A Standard Operating Procedure, Pacific Film Archive, 3:00. We all know Lynndie England–or we think we do. She’s the young, seemingly carefree standardoperatingprocedure soldier photographed taunting prisoners in those infamous Abu Ghraib prison photos. Errol Morris wants you to see England and many of her former companions in a different light. He interviews them extensively in Standard Operating Procedure, shows us the letters they wrote home, and uses actors to re-enact some of the most gut-wrenching scenes they witnessed and committed. The result isn’t an easy film to watch; it has you squirming in your seat, trying not to turn away your eyes. It also forces you to ask yourself some very tough questions. See my full review. Part of the series Watching the Unwatchable: Films Confront Torture. This will be followed by another film in the series that looks interesting–Quiet Rage: The Stanford Prison Experiment. Separate admission required.
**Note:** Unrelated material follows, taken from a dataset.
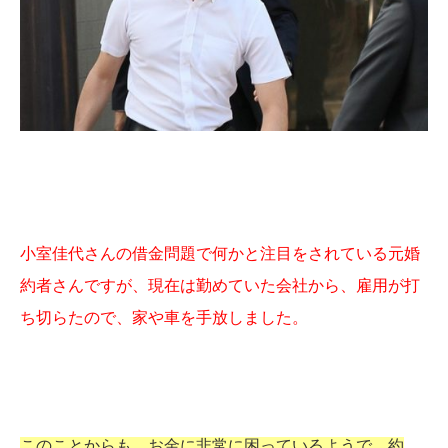
小室佳代さんの借金問題で何かと注目をされている元婚
約者さんですが、現在は勤めていた会社から、雇用が打
ち切らたので、家や車を手放しました。
このことからも、お金に非常に困っているようで、約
A Double bill: The Adventures of Robin Hood & Singin’ in the Rain, Stanford, Friday and Saturday. What a strange double bill—an action flick and a musicalrobinhoodflynn comedy. On the other hand, they were both shot in three-strip Technicolor, they were the first two films restored with Warner’s Ultra-Resolution process, and (most importantly) they’re two of the most entertaining escapist works ever to come out of Hollywood. Maybe it’s not such a bad double bill, after all.
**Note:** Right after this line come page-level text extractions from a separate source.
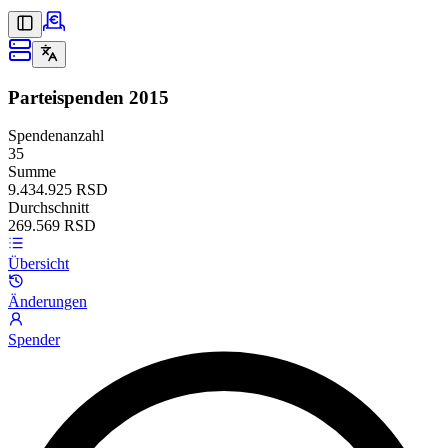
Parteispenden
2015
Spendenanzahl
35
Summe
9.434.925 RSD
Durchschnitt
269.569 RSD
Übersicht
Änderungen
Spender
A Double bill: The Bad and the Beautiful & Sunset Blvd., Stanford, Tuesday through Thursday. Sunset Blvd., Billy Wilder’s meditation on Hollywood’s seedy underbelly, is the flip side of Singin’ in the Rain (now that would make a great double bill). Norma Desmond is very much like Lena Lamon…after twenty-two years of denial and depression. And in the role of Norma, Gloria Swanson gives one of the great over-the-top performances in history. The Bad and the Beautiful (which Vincente Minnelli directed the same year he made The Bandwagon) isn’t that good, but it’s as realistic a look at how Hollywood changes and corrupts people as tinsel town has ever dared to make.

Ready, Set, Bag!; Elmwood, Tuesday & Wednesday, 7:00; Cerrito, Thursday, 7:00. A documentary on the National Grocers Association’s Best Bagger Contest, and a benefit for the Alameda County Community Food Bank (Elmwood) and the Food Bank of Contra Costa and Solano (Cerrito). The filmmakers will be there in person.

New PFA Schedule

Just as I started to write again, a new Pacific Film Archive schedule shows up in the mail. Plenty of stuff I’d like to see.
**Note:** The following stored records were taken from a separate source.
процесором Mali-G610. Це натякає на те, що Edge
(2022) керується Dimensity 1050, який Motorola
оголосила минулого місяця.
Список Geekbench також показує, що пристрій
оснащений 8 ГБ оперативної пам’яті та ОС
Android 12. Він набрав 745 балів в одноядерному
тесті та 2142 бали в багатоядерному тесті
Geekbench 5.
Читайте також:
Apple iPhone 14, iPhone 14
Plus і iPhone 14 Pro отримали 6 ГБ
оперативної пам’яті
They’ve got a Ingrid Bergman festival with an interesting twist: nothing from Hollywood. Between November 4 and December 17, the PFA will screen nine  European features (and one collection of shorts) made in Europe before or after her 1940’s American heyday, ranging from the 1936 Intermezzo that made her a star (it was remade in Hollywood in 1939—her first American film) to her last theatrical feature, Ingmar Bergman’s Autumn Sonata. (Curious how her career is bookended by two films where she played a classical pianist, each with a music reference title.) Other films include a 1935 sex comedy called Walpurgis Night and Stromboli, her first collaboration with Roberto Rossellini (Isabelle Rossellini is another of their collaborations, and they’re extramarital affair destroyed Bergman’s American career).

A series on torture (Watching the Unwatchable) includes Errol Morris’ excellent Standard Operating Procedure and Quiet Rage: The Stanford Prison Experiment. There’s a series on New Spanish Cinema.

It wouldn’t be a PFA schedule without tributes to specific directors, and this time we have series for Alain Resnais, Miklós Jancsó, and Otto Preminger. The Resnais series opens with Last Year at Marienbad, which I saw in college and hated beyond measure. (I remember a friend saying it really needed a pie fight.) I’ve been thinking of giving it another chance; perhaps I’ll catch it on November 6. The Jancsó series includes The Red and the White, which the PFA screened only last year. You can read my comments here.

The series Jesters and Gestures looks at Yiddish cinema and culture. It includes Yiddish-language movies from Poland and Austria made in the 1930’s (I’ve seen several Yiddish films from that era, but only ones made in America), a 1923 silent, and more recent work.

Other interesting events include screenings of Vincente Minnelli’s Cabin in the Sky and Dodard’s Made in U.S.A., introduced by choreographer Mark Morris, a Readings on Cinema screening of Psycho, and a presentation of works by early cinema pioneer Alexander Black.

San Francisco Silent Film Festival Winter Event

I missed the big, three-day festival in July, and I’m determined to make this one.

On Saturday, December 12, the Castro will come alive with crowds, film, and live music with four feature films—one a 162-minute epic—for the 5th annual San Francisco Silent Film Festival Winter Event.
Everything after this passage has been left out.